The patient underwent heart catheterization which showed severe systolic dysfunction without evidence of coronary artery disease, and was diagnosed with New York Heart Association (NYHA) class III congestive heart failure. She was treated with furosemide, beta-blockers, hydralazine and digoxin, and discharged upon symptomatic improvement. A follow-up 2-D echocardiogram, one month after the initial diagnostic echo, showed an improvement of the systolic function with an improvement in her EF to 30%.

Research demonstrates that in long-term survivors of cancer, cardiovascular disease is one of the leading causes of morbidity and mortality.

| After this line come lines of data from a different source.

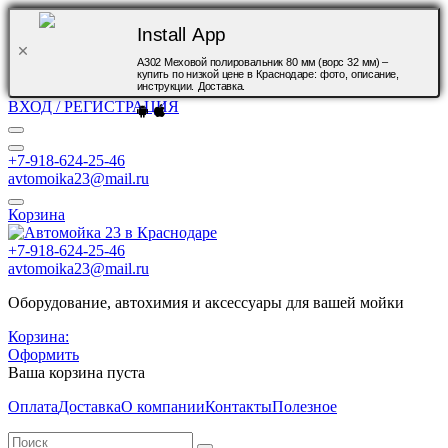
Install App
A302 Меховой полировальник 80 мм (ворс 32 мм) –
купить по низкой цене в Краснодаре: фото, описание,
инструкции. Доставка.
ВХОД / РЕГИСТРАЦИЯ
+7-918-624-25-46
avtomoika23@mail.ru
Корзина
+7-918-624-25-46
avtomoika23@mail.ru
Оборудование, автохимия и аксессуары для вашей мойки
Корзина:
Оформить
Ваша корзина пуста
Оплата
Доставка
О компании
Контакты
Полезное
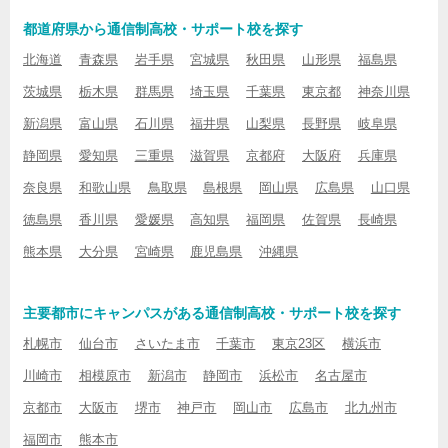
都道府県から通信制高校・サポート校を探す
北海道
青森県
岩手県
宮城県
秋田県
山形県
福島県
茨城県
栃木県
群馬県
埼玉県
千葉県
東京都
神奈川県
新潟県
富山県
石川県
福井県
山梨県
長野県
岐阜県
静岡県
愛知県
三重県
滋賀県
京都府
大阪府
兵庫県
奈良県
和歌山県
鳥取県
島根県
岡山県
広島県
山口県
徳島県
香川県
愛媛県
高知県
福岡県
佐賀県
長崎県
熊本県
大分県
宮崎県
鹿児島県
沖縄県
主要都市にキャンパスがある通信制高校・サポート校を探す
札幌市
仙台市
さいたま市
千葉市
東京23区
横浜市
川崎市
相模原市
新潟市
静岡市
浜松市
名古屋市
京都市
大阪市
堺市
神戸市
岡山市
広島市
北九州市
福岡市
熊本市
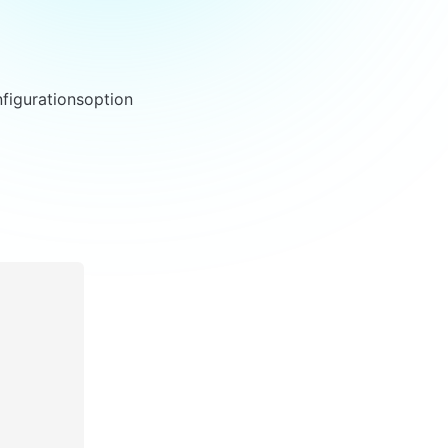
figurationsoption 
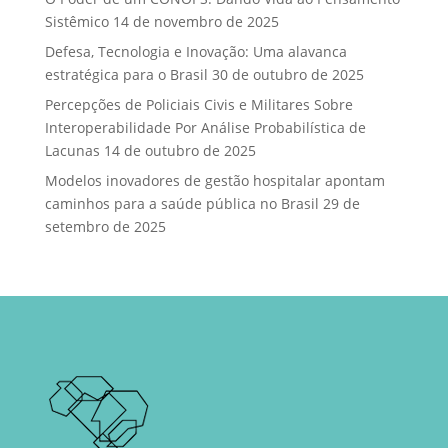
Sistêmico
14 de novembro de 2025
Defesa, Tecnologia e Inovação: Uma alavanca
estratégica para o Brasil
30 de outubro de 2025
Percepções de Policiais Civis e Militares Sobre
Interoperabilidade Por Análise Probabilística de
Lacunas
14 de outubro de 2025
Modelos inovadores de gestão hospitalar apontam
caminhos para a saúde pública no Brasil
29 de
setembro de 2025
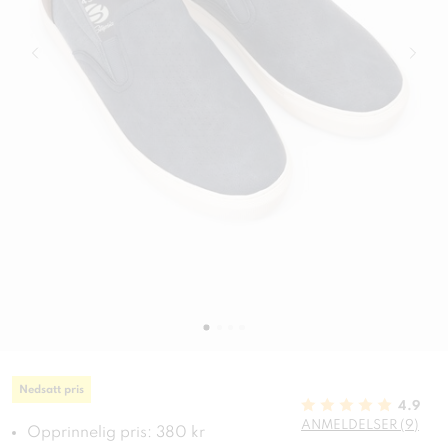
Nedsatt pris
4.9
ANMELDELSER (9)
Opprinnelig pris: 380 kr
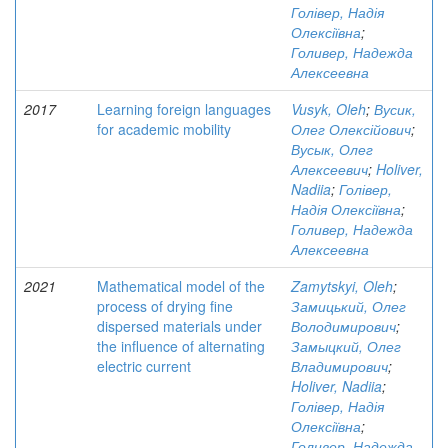
Голівер, Надія
Олексіївна
;
Голивер, Надежда
Алексеевна
2017
Learning foreign languages
Vusyk, Oleh
;
Вусик,
for academic mobility
Олег Олексійович
;
Вусык, Олег
Алексеевич
;
Holiver,
Nadiia
;
Голівер,
Надія Олексіївна
;
Голивер, Надежда
Алексеевна
2021
Mathematical model of the
Zamytskyi, Oleh
;
process of drying fine
Замицький, Олег
dispersed materials under
Володимирович
;
the influence of alternating
Замыцкий, Олег
electric current
Владимирович
;
Holiver, Nadiia
;
Голівер, Надія
Олексіївна
;
Голивер, Надежда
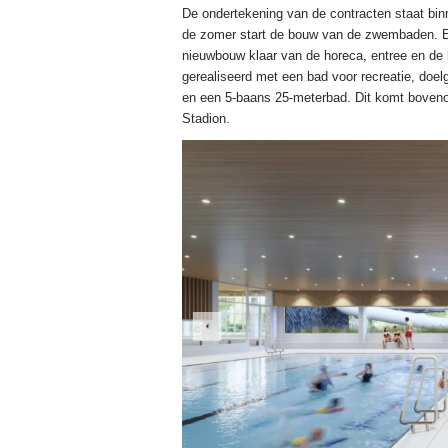
De ondertekening van de contracten staat bin
de zomer start de bouw van de zwembaden. Ei
nieuwbouw klaar van de horeca, entree en d
gerealiseerd met een bad voor recreatie, doe
en een 5-baans 25-meterbad. Dit komt boven
Stadion.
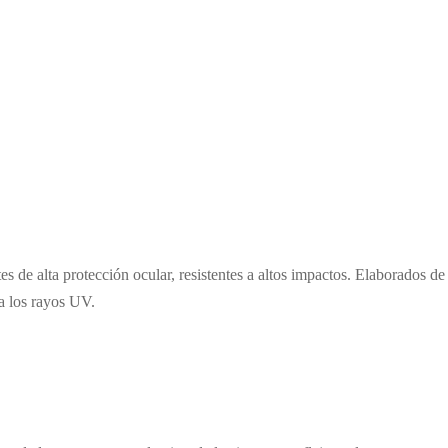
s de alta protección ocular, resistentes a altos impactos. Elaborados de
a los rayos UV.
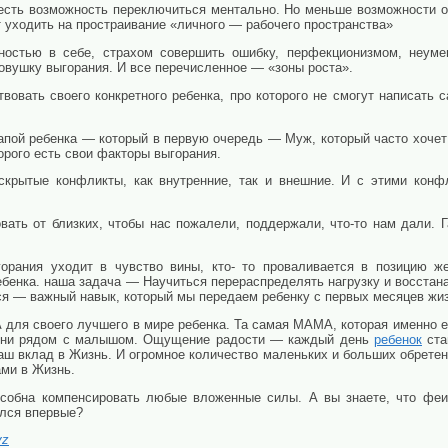
ть возможность переключиться ментально. Но меньше возможности о
уходить на простраивание «личного — рабочего пространства»
ностью в себе, страхом совершить ошибку, перфекционизмом, неумен
овушку выгорания. И все перечисленное — «зоны роста».
вовать своего конкретного ребенка, про которого не смогут написать
папой ребенка — который в первую очередь — Муж, который часто хочет 
орого есть свои факторы выгорания.
крытые конфликты, как внутренние, так и внешние. И с этими конф
вать от близких, чтобы нас пожалели, поддержали, что-то нам дали.
ыгорания уходит в чувство вины, кто- то проваливается в позицию
бенка. наша задача — Научиться перераспределять нагрузку и восстан
ся — важный навык, который мы передаем ребенку с первых месяцев жиз
ля своего лучшего в мире ребенка. Та самая МАМА, которая именно е
ени рядом с малышом. Ощущение радости — каждый день
ребенок
ста
ш вклад в Жизнь. И огромное количество маленьких и больших обретен
ами в Жизнь.
собна компенсировать любые вложенные силы. А вы знаете, что феи
ялся впервые?
yz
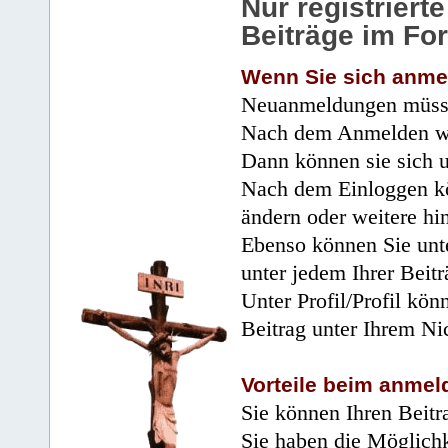
Nur registrier
Beiträge im Fo
Wenn Sie sich anme
Neuanmeldungen müsse
Nach dem Anmelden wir
Dann können sie sich 
Nach dem Einloggen kö
ändern oder weitere hi
Ebenso können Sie unte
unter jedem Ihrer Beitr
Unter Profil/Profil kön
Beitrag unter Ihrem Ni
Vorteile beim anmel
Sie können Ihren Beitr
Sie haben die Möglichk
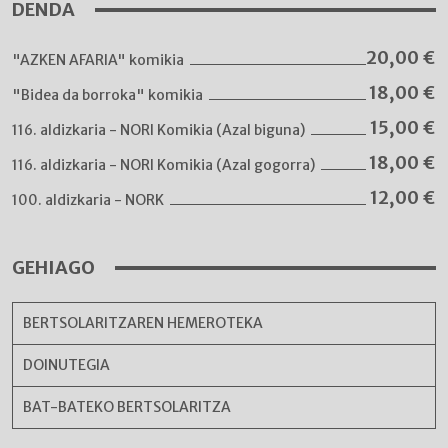
DENDA
20,00
€
"AZKEN AFARIA" komikia
18,00
€
"Bidea da borroka" komikia
15,00
€
116. aldizkaria - NORI Komikia (Azal biguna)
18,00
€
116. aldizkaria - NORI Komikia (Azal gogorra)
12,00
€
100. aldizkaria - NORK
GEHIAGO
BERTSOLARITZAREN HEMEROTEKA
DOINUTEGIA
BAT-BATEKO BERTSOLARITZA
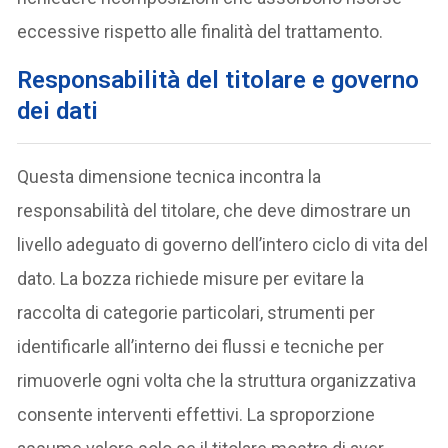
eccessive rispetto alle finalità del trattamento.
Responsabilità del titolare e governo
dei dati
Questa dimensione tecnica incontra la
responsabilità del titolare, che deve dimostrare un
livello adeguato di governo dell’intero ciclo di vita del
dato. La bozza richiede misure per evitare la
raccolta di categorie particolari, strumenti per
identificarle all’interno dei flussi e tecniche per
rimuoverle ogni volta che la struttura organizzativa
consente interventi effettivi. La sproporzione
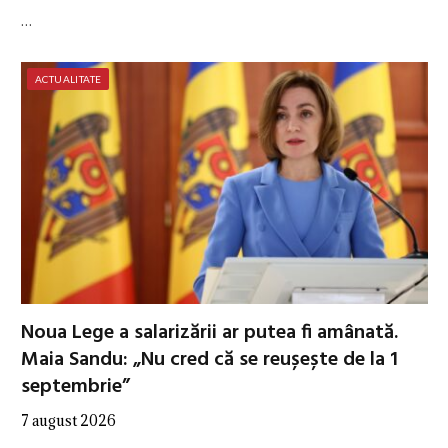
…
ACTUALITATE
Noua Lege a salarizării ar putea fi amânată.
Maia Sandu: „Nu cred că se reușește de la 1
septembrie”
7 august 2026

This is generally attributed to anti-cancer drugs’ wide range of cardiac side effects ranching from induction of cardiac arrhythmias to severe contractile dysfunction, and fatal heart failure [12]. The cardiac related toxicities of the anthracycline family of agents as well as Trastuzumab have been well described and LVEF evaluation is commonly performed before their use [12, 15]. However, when bortezomib was approved by the federal drug administration in 2003, no recommendations were made regarding cardiac monitoring [16].

The ubiquitin-proteasome system has been shown to play a significant role in the biology of eukaryotic cells through its degradation of cellular proteins [17]. Inhibition of the ubiquitin-proteasome system has been shown to lead to hyperubiquitination of intracellular proteins [18]. Subsequent cellular studies of dilated cardiomyopathy have shown accumulation of hyperubiquitinated proteins within the myocytes [19-21] secondary to proteasome inhibition [20]. Current literature has shown that, through the hyperubiquitination of key cell cycle regulatory proteins, the pro-apoptotic/anti-apoptotic ratio within the cell is altered leading to the development of cardiomyopathy [20].

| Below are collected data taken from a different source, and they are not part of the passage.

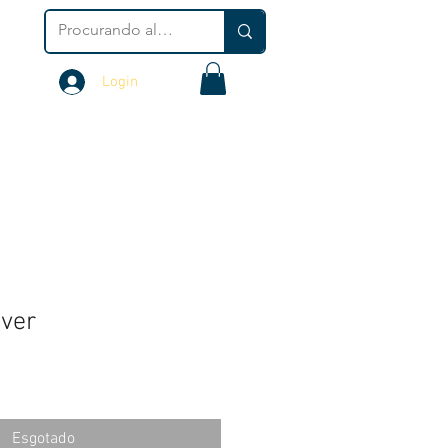
Login
lver
Esgotado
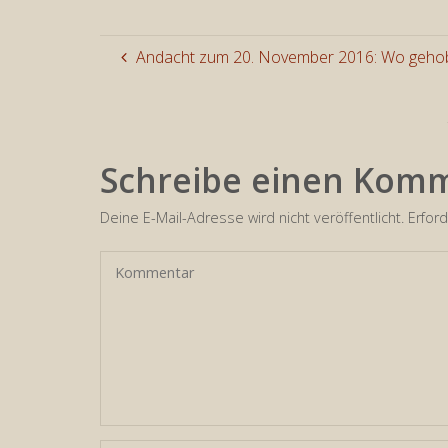
Andacht zum 20. November 2016: Wo gehob
Schreibe einen Kom
Deine E-Mail-Adresse wird nicht veröffentlicht.
Erford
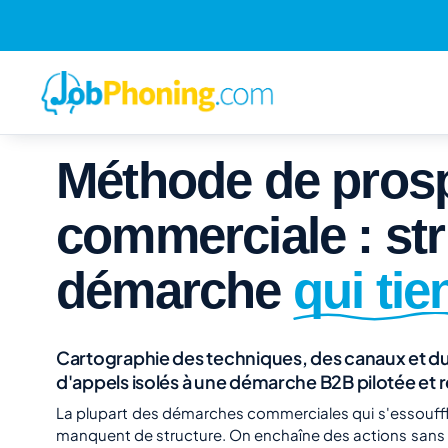
Méthode de pros
commerciale : st
démarche
qui tie
Cartographie des techniques, des canaux et du
d'appels isolés à une démarche B2B pilotée et 
La plupart des démarches commerciales qui s'essouffl
manquent de structure. On enchaîne des actions sans 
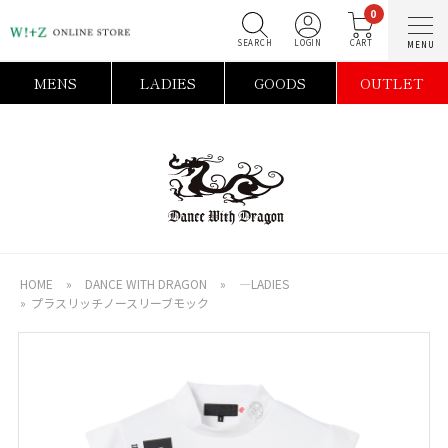
0
SEARCH
LOGIN
C
MENS
LADIES
GOODS
OUTLET
HOME
»
DANCE WITH DRAGON
»
―LADIES
»
プラスリッチノースリーブモック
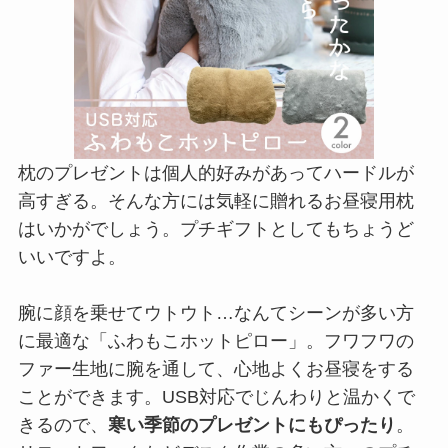
枕のプレゼントは個人的好みがあってハードルが
高すぎる。そんな方には気軽に贈れるお昼寝用枕
はいかがでしょう。プチギフトとしてもちょうど
いいですよ。
腕に顔を乗せてウトウト…なんてシーンが多い方
に最適な「ふわもこホットピロー」。フワフワの
ファー生地に腕を通して、心地よくお昼寝をする
ことができます。USB対応でじんわりと温かくで
きるので、
寒い季節のプレゼントにもぴったり
。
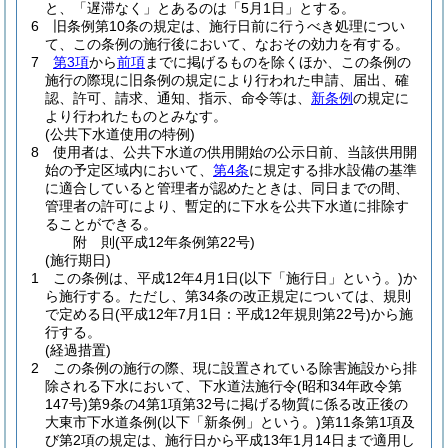
と、「遅滞なく」とあるのは「5月1日」とする。
6
旧条例第10条の規定は、施行日前に行うべき処理につい
て、この条例の施行後において、なおその効力を有する。
7
第3項
から
前項
までに掲げるものを除くほか、この条例の
施行の際現に旧条例の規定により行われた申請、届出、確
認、許可、請求、通知、指示、命令等は、
新条例
の規定に
より行われたものとみなす。
(公共下水道使用の特例)
8
使用者は、公共下水道の供用開始の公示日前、当該供用開
始の予定区域内において、
第4条
に規定する排水設備の基準
に適合していると管理者が認めたときは、同日までの間、
管理者の許可により、暫定的に下水を公共下水道に排除す
ることができる。
附
則
(平成12年
条例第22号)
(施行期日)
1
この条例は、平成12年4月1日
(以下「施行日」という。)
か
ら施行する。
ただし、第34条の改正規定については、規則
で定める日
(平成12年7月1日：平成12年規則第22号)
から施
行する。
(経過措置)
2
この条例の施行の際、現に設置されている除害施設から排
除される下水において、下水道法施行令
(昭和34年政令第
147号)
第9条の4第1項第32号に掲げる物質に係る改正後の
大東市下水道条例
(以下「新条例」という。)
第11条第1項及
び第2項の規定は、施行日から平成13年1月14日まで適用し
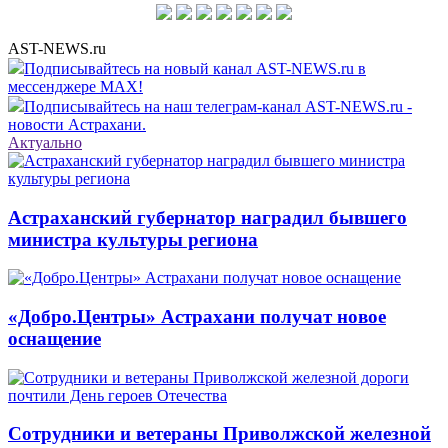
AST-NEWS.ru
Подписывайтесь на новый канал AST-NEWS.ru в
мессенджере MAX!
Подписывайтесь на наш телеграм-канал AST-NEWS.ru -
новости Астрахани.
Актуально
Астраханский губернатор наградил бывшего
министра культуры региона
«Добро.Центры» Астрахани получат новое
оснащение
Сотрудники и ветераны Приволжской железной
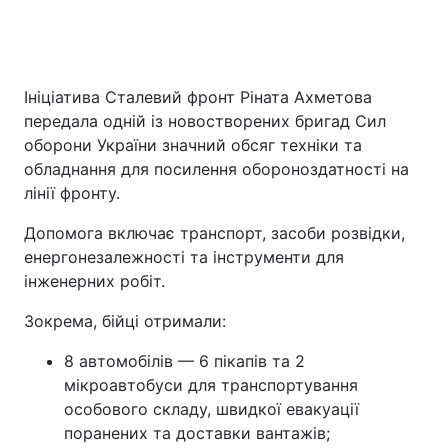
Ініціатива Сталевий фронт Ріната Ахметова
передала одній із новостворених бригад Сил
оборони України значний обсяг техніки та
обладнання для посилення обороноздатності на
лінії фронту.
Допомога включає транспорт, засоби розвідки,
енергонезалежності та інструменти для
інженерних робіт.
Зокрема, бійці отримали:
8 автомобілів — 6 пікапів та 2
мікроавтобуси для транспортування
особового складу, швидкої евакуації
поранених та доставки вантажів;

We attribute the severe reduction of the LVEF in this case to the drug therapy with bortezomib. The negative findings of coronary angiography and the lack of cardiac risk factors exclude ischemia as the cause for congestive heart failure. The patient had no prior documented history or symptoms of heart disease and the new onset cardiomegaly on heart chest X-Ray, in only three months, rules out pre-existing dilative cardiomyopathy. The lack of fever, chest pain, normal EKG and cardiac enzymes, and the clinical course made the diagnosis of viral myocarditis unlikely. Relative newly diagnosed MM in the absence of typical myocardial changes like hypertrophy, granular sparking infiltrates on the 2D echocardiogram excludes amyloid deposition from the etiology of this ‘de novo’ dilative cardiomyopathy.

We hypothesize that the cardiomyopathy in our patient was induced by Bortezomib through inhibition of the ubiquitin-proteasome system. The improvement of EF after just one month from the diagnosis and treatment of congestive heart failure may prove the reversibility of the effect of proteasome inhibition by this chemotherapeutic drug. As bortezomib is a new and promising therapy for multiple myeloma we recommend close monitoring of the cardiac parameters in patients undergoing this therapy.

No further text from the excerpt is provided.